Tous les consommateurs, quel que soit leur revenu, contribueront de la même façon à l’allègement du coût du travail des salariés du secteur agricole de 1 euro par heure afin de réduire le différentiel de compétitivité de la France avec les pays européens concurrents.
 

Encore une fois, le Gouvernement fait l’inverse de ce qu’il promet. En effet, le 30 mars 2011, le Ministre de l’agriculture refusait une mesure similaire arguant d’une part de  son incompatibilité avec les règles européennes et d’autre part du refus Gouvernemental d’alourdir les prix pour les Français : « nos concitoyens sont déjà confrontés à une augmentation des prix alimentaires, que j’avais annoncée dès le mois de novembre dernier, due à l’insuffisance de la production agricole. N’en rajoutons pas ! ». Le Premier Ministre lui-même rejetait cette voie devant la FNSEA, au Congrès de Saint-Malo. François Fillon expliquait s’opposer à toute démarche du type TVA sociale car « elle se heurte au niveau déjà très élevé de la fiscalité de la consommation ».

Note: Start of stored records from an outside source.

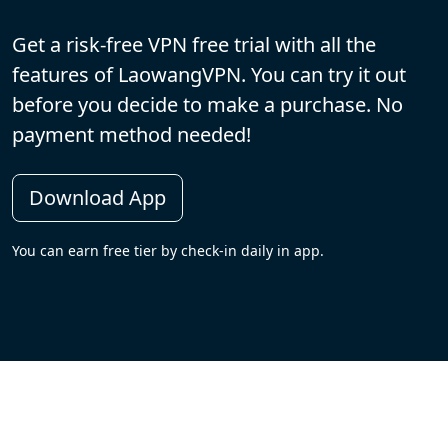
Get a risk-free VPN free trial with all the
features of LaowangVPN. You can try it out
before you decide to make a purchase. No
payment method needed!
Download App
You can earn free tier by check-in daily in app.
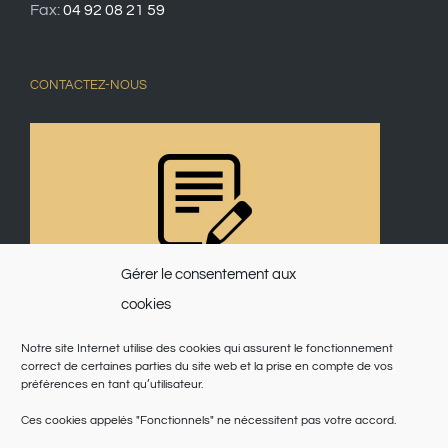
Fax:
04 92 08 21 59
CONTACTEZ-NOUS
Gérer le consentement aux
cookies
Notre site Internet utilise des cookies qui assurent le fonctionnement
correct de certaines parties du site web et la prise en compte de vos
préférences en tant qu’utilisateur.
Ces cookies appelés "Fonctionnels" ne nécessitent pas votre accord.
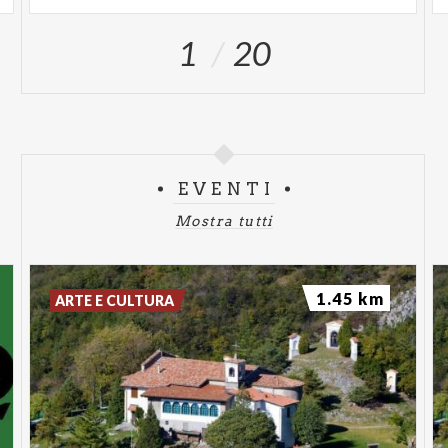
1
20
EVENTI
Mostra tutti
1.45 km
ARTE E CULTURA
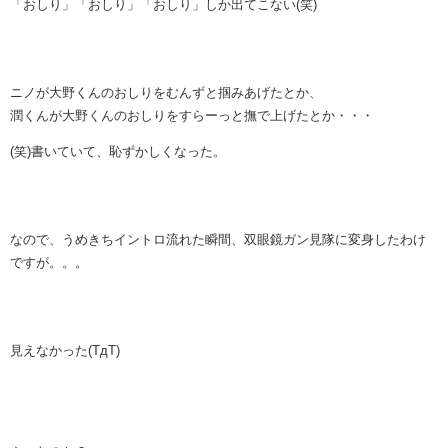
「おしり」「おしり」「おしり」しか出てこない(笑)
ニノが大野くんのおしりをむんずと掴みあげたとか、
潤くんが大野くんのおしりをすらーっと撫で上げたとか・・・
(笑)書いていて、恥ずかしくなった。
なので、うめきちイントロ流れた瞬間、双眼鏡ガン見隊に変身したわけ
ですが。。。
見えなかった(TдT)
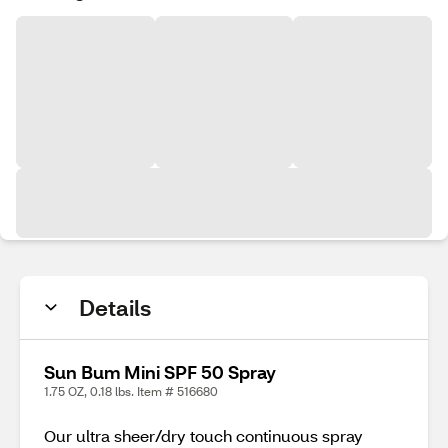
Details
Sun Bum Mini SPF 50 Spray
1.75 OZ, 0.18 lbs. Item # 516680
Our ultra sheer/dry touch continuous spray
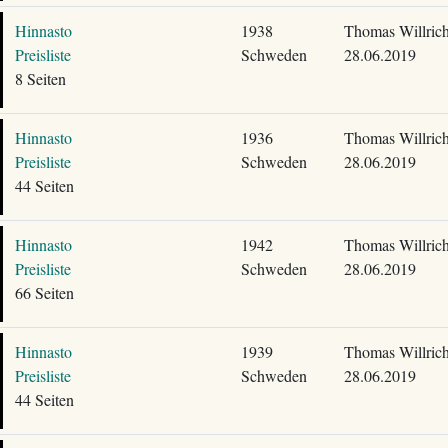
Hinnasto
1938
Thomas Willric
Preisliste
Schweden
28.06.2019
8 Seiten
Hinnasto
1936
Thomas Willric
Preisliste
Schweden
28.06.2019
44 Seiten
Hinnasto
1942
Thomas Willric
Preisliste
Schweden
28.06.2019
66 Seiten
Hinnasto
1939
Thomas Willric
Preisliste
Schweden
28.06.2019
44 Seiten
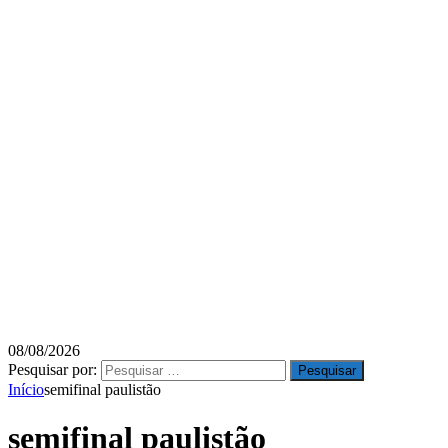
08/08/2026
Pesquisar por:
Início
semifinal paulistão
semifinal paulistão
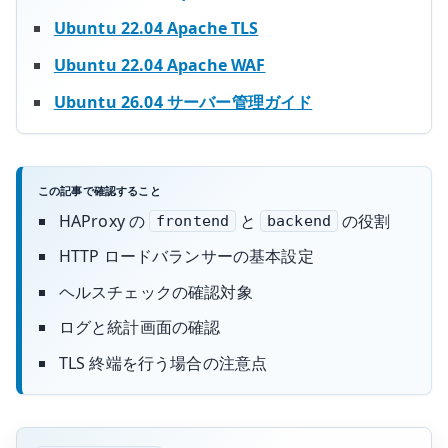
Ubuntu 22.04 Apache TLS
Ubuntu 22.04 Apache WAF
Ubuntu 26.04 サーバー管理ガイド
この記事で確認すること
HAProxy の
と
の役割
frontend
backend
HTTP ロードバランサーの基本設定
ヘルスチェックの確認対象
ログと統計画面の確認
TLS 終端を行う場合の注意点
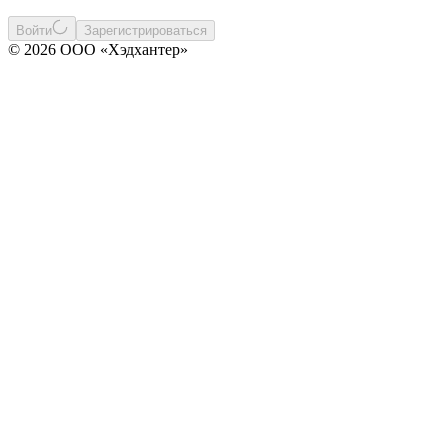
Войти
Зарегистрироваться
© 2026 ООО «Хэдхантер»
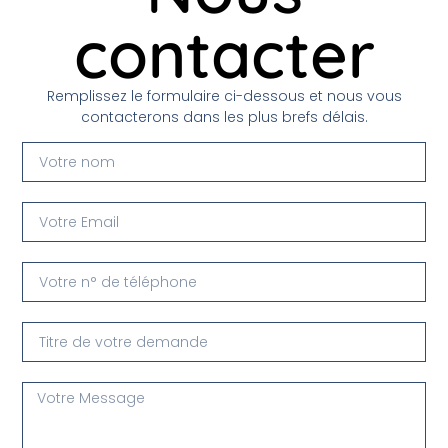
contacter
Remplissez le formulaire ci-dessous et nous vous
contacterons dans les plus brefs délais.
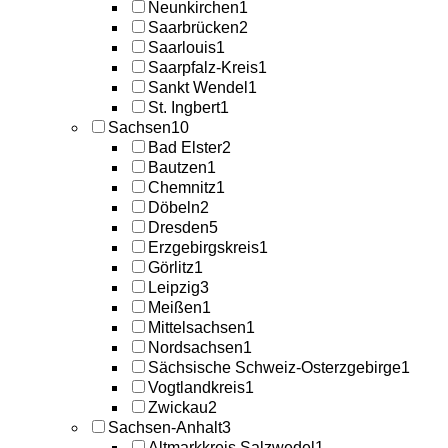
Neunkirchen
1
Saarbrücken
2
Saarlouis
1
Saarpfalz-Kreis
1
Sankt Wendel
1
St. Ingbert
1
Sachsen
10
Bad Elster
2
Bautzen
1
Chemnitz
1
Döbeln
2
Dresden
5
Erzgebirgskreis
1
Görlitz
1
Leipzig
3
Meißen
1
Mittelsachsen
1
Nordsachsen
1
Sächsische Schweiz-Osterzgebirge
1
Vogtlandkreis
1
Zwickau
2
Sachsen-Anhalt
3
Altmarkkreis Salzwedel
1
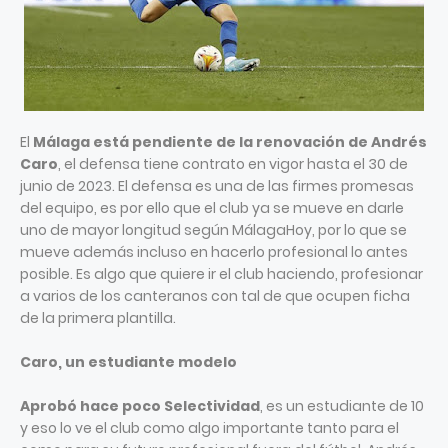
El
Málaga está pendiente de la renovación de Andrés
Caro
, el defensa tiene contrato en vigor hasta el 30 de
junio de 2023. El defensa es una de las firmes promesas
del equipo, es por ello que el club ya se mueve en darle
uno de mayor longitud según MálagaHoy, por lo que se
mueve además incluso en hacerlo profesional lo antes
posible. Es algo que quiere ir el club haciendo, profesionar
a varios de los canteranos con tal de que ocupen ficha
de la primera plantilla.
Caro, un estudiante modelo
Aprobó hace poco Selectividad
, es un estudiante de 10
y eso lo ve el club como algo importante tanto para el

L’arbitrage a finalement été opéré contre les consommateurs qui vont subir l’entrée en vigueur d’une TVA sociale ignorante des différences de richesses.
 

Au-delà du visible bricolage que la discussion interne à l’UMP en séance publique démontre, il faut poser la question de la compatibilité européenne de la mesure envisagée. Il s’agit en effet selon les dires mêmes du Président de la république le 11 octobre de palier l’exonération accordée au secteur agricole : "Les 210 millions d'euros d'exonération de charges sur les entreprises agricoles seront financés grâce (notamment) au produit de la taxe sur les boissons sucrées […] C'est normal que lorsque nous prévoyons une aide, on prévoit son financement parce que sinon on conduit son pays à la ruine et je n'ai pas été élu pour cela".
 

Du point de vue juridique, une telle organisation peut relever de l’aide sectorielle que les règles de l’Union européenne interdisent. Dans un arrêt du20 novembre 2003 (C-126/01) la Cour européenne de justice avait rappelé que sont incompatibles avec le traité des aides qui:

1) sont accordées directement ou indirectement au moyen de ressources d'État, ou imputables à l'État

2) sous quelle forme que ce soit, allègent les charges qui grèvent normalement le budget d'une entreprise

3) faussent la concurrence et favorisent «certaines entreprises ou certaines productions» par rapport à d'autres

4) sont susceptibles d'affecter les échanges entre États membres.
 

Le dispositif voté ce matin destiné à compenser l’allègement du coût du travail entre parfaitement dans cette liste des interdits. Les agriculteurs doivent déjà commencer de s’inquiéter du possible remboursement que l’Union européenne leur demandera dans quelques années. Les consommateurs, eux, continueront de payer.